C. Post-Optimization and Uncertainty Quantification

After optimizing the variational parameters ( $\phi^*$ ):

Hard Tree Sampling: The continuous soft variables are sampled to generate $H$ discrete "hard" symbolic trees.
Ensemble Ranking: These $H$ candidates are evaluated, and the top structures are ranked by in-sample Root Mean Squared Error (RMSE).
Uncertainty: The distribution of these top candidates provides a principled measure of structural uncertainty (i.e., how confident the model is in specific parts of the equation).

3. Key Contributions

Scalable Probabilistic SR: VaSST is the first framework to apply variational inference with continuous relaxations to symbolic regression, enabling efficient gradient-based optimization over the symbolic space.
Soft Symbolic Trees: Introduces a novel representation that bridges the gap between discrete structural search and continuous optimization, preserving interpretability while allowing for differentiable learning.
Principled Uncertainty Quantification: Unlike heuristic methods that output a single equation, VaSST provides a posterior distribution over symbolic structures, allowing for the assessment of structural confidence.
Structural Parsimony: The depth-dependent prior effectively penalizes overly complex expressions, preventing overfitting and adhering to scientific principles of simplicity.

4. Experimental Results

The authors evaluated VaSST on synthetic data and the Feynman Symbolic Regression Database (SRBench), comparing it against state-of-the-art methods: QLattice, gplearn (GP), DEAP (GP), Bayesian Machine Scientist (BMS), and Bayesian Symbolic Regression (BSR).
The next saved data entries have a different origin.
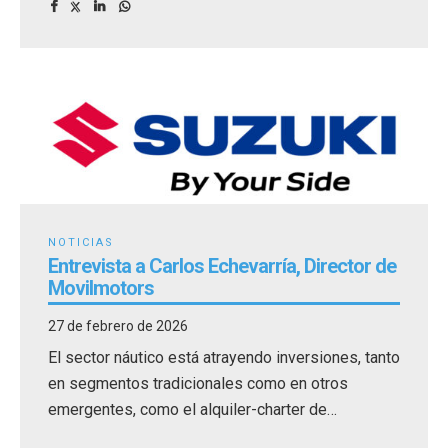
NOTICIAS
Entrevista a Carlos Echevarría, Director de
Movilmotors
27 de febrero de 2026
El sector náutico está atrayendo inversiones, tanto
en segmentos tradicionales como en otros
emergentes, como el alquiler-charter de
embarcaciones.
Structural Recovery: VaSST consistently recovered the exact ground-truth symbolic expressions across various noise levels (including $\sigma^2 = 0.22$ $σ^{2} = 0.22$ ) for both synthetic functions and complex physics laws (e.g., Coulomb's Law, Fourier's Law of Heat Conduction).
- Comparison: Competing Bayesian methods (BMS, BSR) often failed to recover the correct structure or produced overly complex formulas. Neural/evolutionary methods (QLattice, gplearn) often succeeded in prediction but failed in structural simplicity.
Predictive Accuracy: VaSST achieved competitive or superior out-of-sample RMSE compared to all baselines, often matching BMS and QLattice but with significantly simpler expressions.
Computational Scalability: VaSST demonstrated superior runtime performance compared to MCMC-based Bayesian methods (BMS, BSR). As sample sizes increased, VaSST remained the fastest, highlighting the efficiency of the variational approach over sampling-based methods.
Robustness: The method remained stable under high noise levels, whereas other methods tended to degrade in structural recovery or produce erratic, complex formulas.

5. Significance

VaSST represents a paradigm shift in symbolic regression by moving away from stochastic search and MCMC sampling toward differentiable probabilistic modeling.
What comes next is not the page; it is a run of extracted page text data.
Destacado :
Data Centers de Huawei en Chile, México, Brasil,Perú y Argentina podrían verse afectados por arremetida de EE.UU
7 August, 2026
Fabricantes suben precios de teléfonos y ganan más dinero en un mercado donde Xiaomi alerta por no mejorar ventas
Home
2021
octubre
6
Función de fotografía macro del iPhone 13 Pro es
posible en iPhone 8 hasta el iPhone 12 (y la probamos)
Scientific Discovery: It provides a robust tool for scientists to not only find equations but also quantify the uncertainty in the discovered laws, which is critical for high-stakes scientific domains.
Efficiency: By leveraging automatic differentiation and variational inference, it makes Bayesian symbolic regression scalable to modern data sizes, overcoming the computational bottlenecks of previous probabilistic approaches.
Interpretability: It maintains the "white-box" nature of symbolic regression, ensuring that the resulting models are human-interpretable mathematical expressions rather than black-box neural networks.

In summary, VaSST successfully combines the interpretability of symbolic regression with the scalability of modern variational inference, offering a state-of-the-art solution for data-driven scientific discovery.